Stored records:
┏━━

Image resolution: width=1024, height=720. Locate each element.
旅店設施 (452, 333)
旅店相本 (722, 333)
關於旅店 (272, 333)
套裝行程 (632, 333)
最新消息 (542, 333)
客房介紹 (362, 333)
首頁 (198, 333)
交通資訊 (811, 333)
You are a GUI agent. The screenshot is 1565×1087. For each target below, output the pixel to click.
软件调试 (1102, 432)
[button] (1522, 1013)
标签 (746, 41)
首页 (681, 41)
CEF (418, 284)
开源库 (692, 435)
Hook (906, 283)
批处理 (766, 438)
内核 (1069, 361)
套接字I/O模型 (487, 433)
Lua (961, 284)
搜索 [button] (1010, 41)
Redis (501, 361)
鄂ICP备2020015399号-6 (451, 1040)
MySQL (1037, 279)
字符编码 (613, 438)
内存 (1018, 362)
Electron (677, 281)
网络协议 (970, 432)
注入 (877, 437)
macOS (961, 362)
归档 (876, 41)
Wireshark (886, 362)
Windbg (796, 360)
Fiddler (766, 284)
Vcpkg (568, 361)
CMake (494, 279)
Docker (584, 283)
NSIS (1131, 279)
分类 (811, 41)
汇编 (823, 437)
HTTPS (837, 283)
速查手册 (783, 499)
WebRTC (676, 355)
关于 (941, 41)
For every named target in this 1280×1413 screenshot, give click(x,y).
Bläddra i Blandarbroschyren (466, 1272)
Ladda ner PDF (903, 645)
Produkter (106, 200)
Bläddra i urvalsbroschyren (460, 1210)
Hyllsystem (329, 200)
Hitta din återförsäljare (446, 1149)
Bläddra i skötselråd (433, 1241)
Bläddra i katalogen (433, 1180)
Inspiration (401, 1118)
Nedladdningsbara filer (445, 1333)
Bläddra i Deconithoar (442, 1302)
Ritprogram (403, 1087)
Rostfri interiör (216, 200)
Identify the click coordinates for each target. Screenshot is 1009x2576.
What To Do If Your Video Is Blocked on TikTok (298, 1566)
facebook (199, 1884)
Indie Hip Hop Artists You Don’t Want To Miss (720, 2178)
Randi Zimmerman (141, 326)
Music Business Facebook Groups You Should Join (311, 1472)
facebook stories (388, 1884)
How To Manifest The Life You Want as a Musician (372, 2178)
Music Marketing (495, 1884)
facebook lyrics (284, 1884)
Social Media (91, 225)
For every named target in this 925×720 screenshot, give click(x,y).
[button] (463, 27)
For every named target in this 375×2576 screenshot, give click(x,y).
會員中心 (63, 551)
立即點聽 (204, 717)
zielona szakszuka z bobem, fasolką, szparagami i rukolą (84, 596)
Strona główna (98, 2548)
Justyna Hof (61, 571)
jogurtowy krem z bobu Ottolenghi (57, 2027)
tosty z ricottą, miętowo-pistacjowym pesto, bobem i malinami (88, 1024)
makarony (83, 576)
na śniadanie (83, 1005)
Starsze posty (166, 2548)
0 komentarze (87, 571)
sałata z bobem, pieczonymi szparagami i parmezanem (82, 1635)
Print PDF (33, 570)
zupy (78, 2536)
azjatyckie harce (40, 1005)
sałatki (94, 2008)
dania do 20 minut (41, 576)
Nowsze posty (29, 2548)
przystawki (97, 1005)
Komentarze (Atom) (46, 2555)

┗━━

- Directions -
Print the records above verbatim from their first line to the line containing "关于 (941, 41)", both included, and stop there.

- Solution for this problem -
Image resolution: width=1024, height=720. Locate each element.
旅店設施 (452, 333)
旅店相本 (722, 333)
關於旅店 (272, 333)
套裝行程 (632, 333)
最新消息 (542, 333)
客房介紹 (362, 333)
首頁 (198, 333)
交通資訊 (811, 333)
You are a GUI agent. The screenshot is 1565×1087. For each target below, output the pixel to click.
软件调试 (1102, 432)
[button] (1522, 1013)
标签 (746, 41)
首页 (681, 41)
CEF (418, 284)
开源库 (692, 435)
Hook (906, 283)
批处理 (766, 438)
内核 (1069, 361)
套接字I/O模型 (487, 433)
Lua (961, 284)
搜索 [button] (1010, 41)
Redis (501, 361)
鄂ICP备2020015399号-6 (451, 1040)
MySQL (1037, 279)
字符编码 (613, 438)
内存 (1018, 362)
Electron (677, 281)
网络协议 (970, 432)
注入 (877, 437)
macOS (961, 362)
归档 (876, 41)
Wireshark (886, 362)
Windbg (796, 360)
Fiddler (766, 284)
Vcpkg (568, 361)
CMake (494, 279)
Docker (584, 283)
NSIS (1131, 279)
分类 (811, 41)
汇编 (823, 437)
HTTPS (837, 283)
速查手册 (783, 499)
WebRTC (676, 355)
关于 (941, 41)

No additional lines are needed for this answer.